The deepest and most interesting unsolved problem in solid state theory is probably the theory of the nature of glass and the glass transition. Conclusion
Our results show that graph networks constitute a powerful tool to predict the long term dynamics of glassy systems, leveraging the structure hidden in a local neighborhood of particles. We expect our technique to be useful for predicting other physical quantities of interest in glasses, and hope that it will lead to more insights for glassy system theorists – we are open-sourcing our models and trained networks to aid this effort. More generally, graph networks are a versatile tool that are being applied to many other physical systems that consist of many-body interactions, in contexts including traffic, crowd simulations, and cosmology. The network analysis methods used here also yield a deeper understanding in other fields: graph networks may not only help us make better predictions for a range of systems, but indicate what physical correlates are important for modeling them – in this work, how interactions between local particles in a glassy material evolve over time.

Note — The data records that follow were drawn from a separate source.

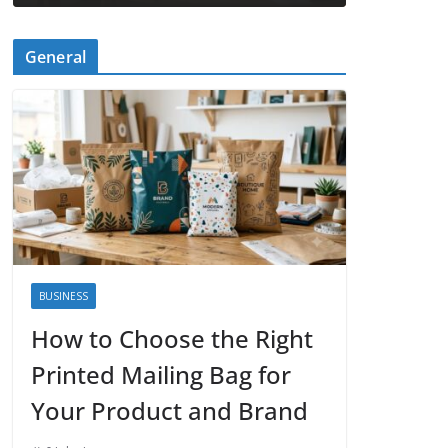
General
BUSINESS
How to Choose the Right
Printed Mailing Bag for
Your Product and Brand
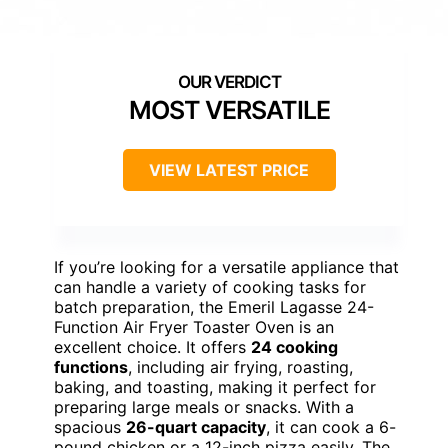
MOST VERSATILE
VIEW LATEST PRICE
If you’re looking for a versatile appliance that
can handle a variety of cooking tasks for
batch preparation, the Emeril Lagasse 24-
Function Air Fryer Toaster Oven is an
excellent choice. It offers
24 cooking
functions
, including air frying, roasting,
baking, and toasting, making it perfect for
preparing large meals or snacks. With a
spacious
26-quart capacity
, it can cook a 6-
pound chicken or a 12-inch pizza easily. The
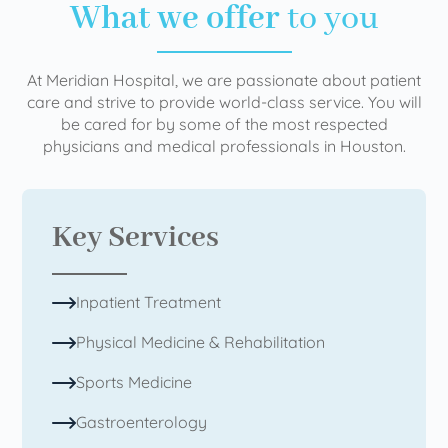
What we offer
to you
At Meridian Hospital, we are passionate about patient
care and strive to provide world-class service. You will
be cared for by some of the most respected
physicians and medical professionals in Houston.
Key Services
Inpatient Treatment
Physical Medicine & Rehabilitation
Sports Medicine
Gastroenterology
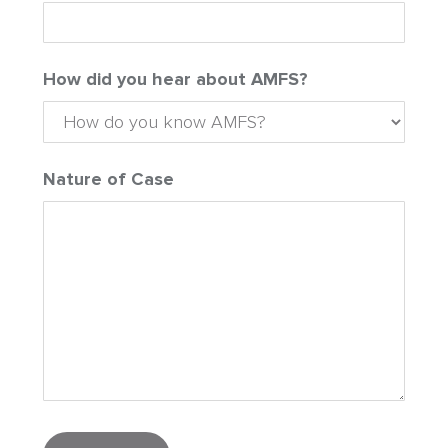
How did you hear about AMFS?
Nature of Case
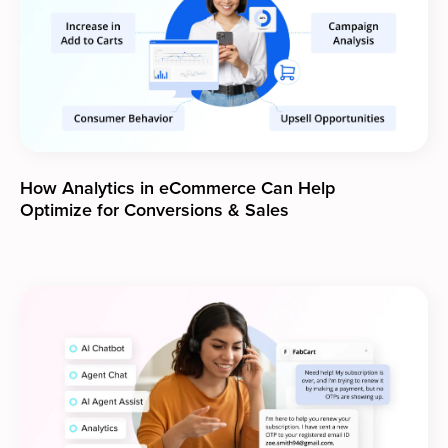
How Analytics in eCommerce Can Help
Optimize for Conversions & Sales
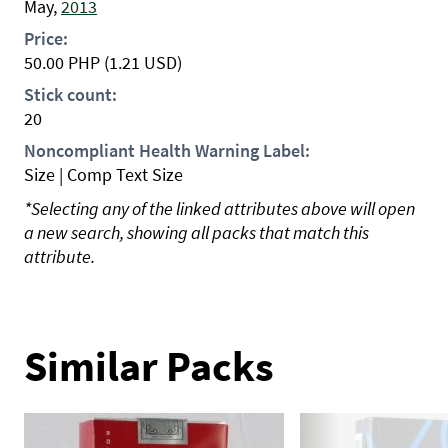
May,
2013
Price:
50.00
PHP
(1.21 USD)
Stick count:
20
Noncompliant Health Warning Label:
Size | Comp Text Size
*Selecting any of the linked attributes above will open
a new search, showing all packs that match this
attribute.
Similar Packs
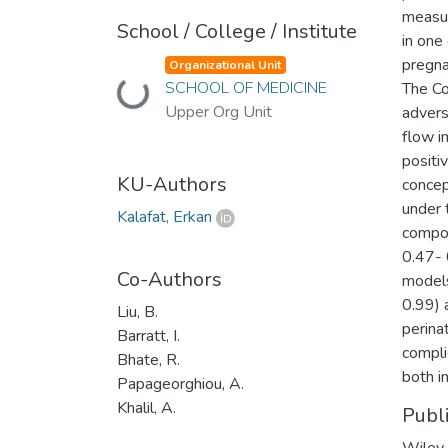
measur
School / College / Institute
in one
pregna
Organizational Unit
SCHOOL OF MEDICINE
The Co
Loading...
Upper Org Unit
advers
flow i
positi
KU-Authors
concept
under 
Kalafat, Erkan
compos
0.47- 
Co-Authors
models
0.99) 
Liu, B.
perina
Barratt, I.
compli
Bhate, R.
both i
Papageorghiou, A.
Khalil, A.
Publ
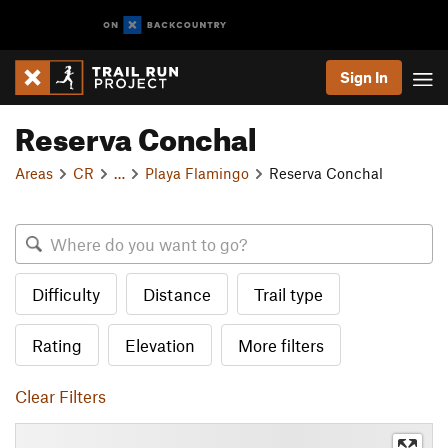
Sign In
Reserva Conchal
Areas
CR
…
Playa Flamingo
Reserva Conchal
Difficulty
Distance
Trail type
Rating
Elevation
More filters
Clear Filters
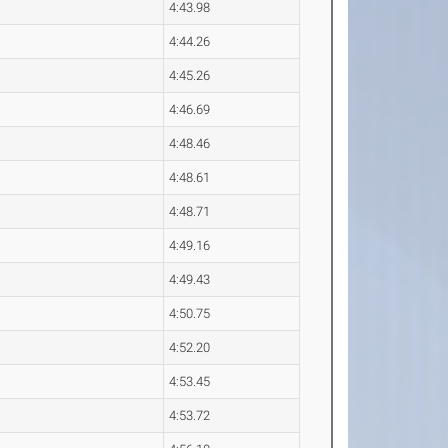
4:43.98
4:44.26
4:45.26
4:46.69
4:48.46
4:48.61
4:48.71
4:49.16
4:49.43
4:50.75
4:52.20
4:53.45
4:53.72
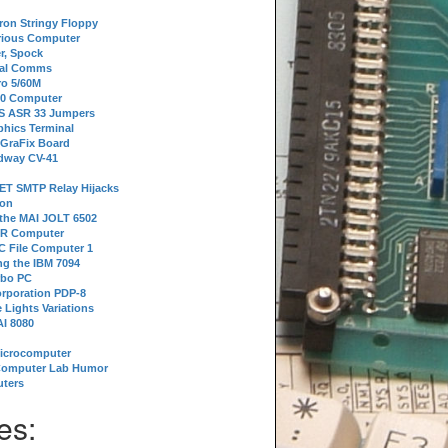
tron Stringy Floppy
erious Computer
r, Spock
ial Comms
o 5/60M
80 Computer
 S ASR 33 Jumpers
phics Terminal
 GraFix Board
dway CV-41
ET SMTP Relay Hijacks
ion
 the MAI JOLT 6502
IR Computer
 File Computer 1
g the IBM 7094
rbo PC
orporation PDP-8
 Lights Variations
I 8080
Microcomputer
Computer Lab Humor
ters
es:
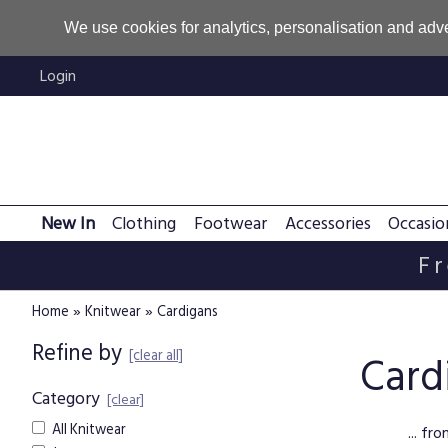
We use cookies for analytics, personalisation and adve
Login
New In
Clothing
Footwear
Accessories
Occasio
Fr
»
»
Home
Knitwear
Cardigans
Refine by
[clear all]
Card
Category
[clear]
All Knitwear
... f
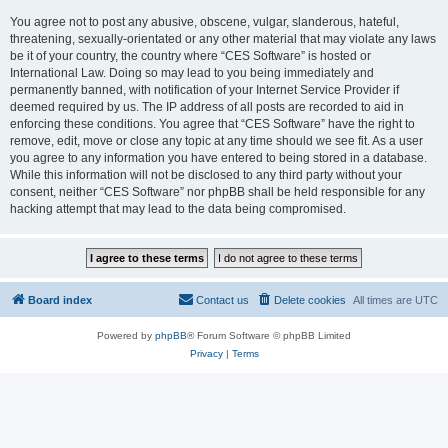
You agree not to post any abusive, obscene, vulgar, slanderous, hateful,
threatening, sexually-orientated or any other material that may violate any laws
be it of your country, the country where “CES Software” is hosted or
International Law. Doing so may lead to you being immediately and
permanently banned, with notification of your Internet Service Provider if
deemed required by us. The IP address of all posts are recorded to aid in
enforcing these conditions. You agree that “CES Software” have the right to
remove, edit, move or close any topic at any time should we see fit. As a user
you agree to any information you have entered to being stored in a database.
While this information will not be disclosed to any third party without your
consent, neither “CES Software” nor phpBB shall be held responsible for any
hacking attempt that may lead to the data being compromised.
Board index
Contact us
Delete cookies
All times are
UTC
Powered by
phpBB
® Forum Software © phpBB Limited
Privacy
|
Terms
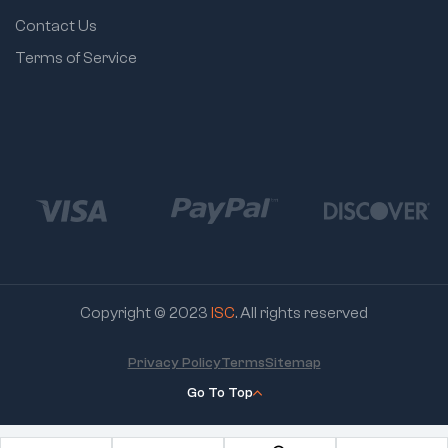
Contact Us
Terms of Service
Copyright © 2023
ISC
. All rights reserved
Privacy Policy
Terms
Sitemap
Go To Top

We believe that our results advocate using structured models when applying machine learning to the physical sciences; in our case, the ability to analyse the inner workings of a neural network indicated that it had discovered a quantity that correlates with an elusive physical quantity. This demonstrates that machine learning can be used not only to make quantitative predictions, but also to gain qualitative understanding of physical systems. This could mean that machine learning systems might be able to eventually assist researchers in deriving fundamental physical theories, ultimately helping to augment, rather than replace, human understanding.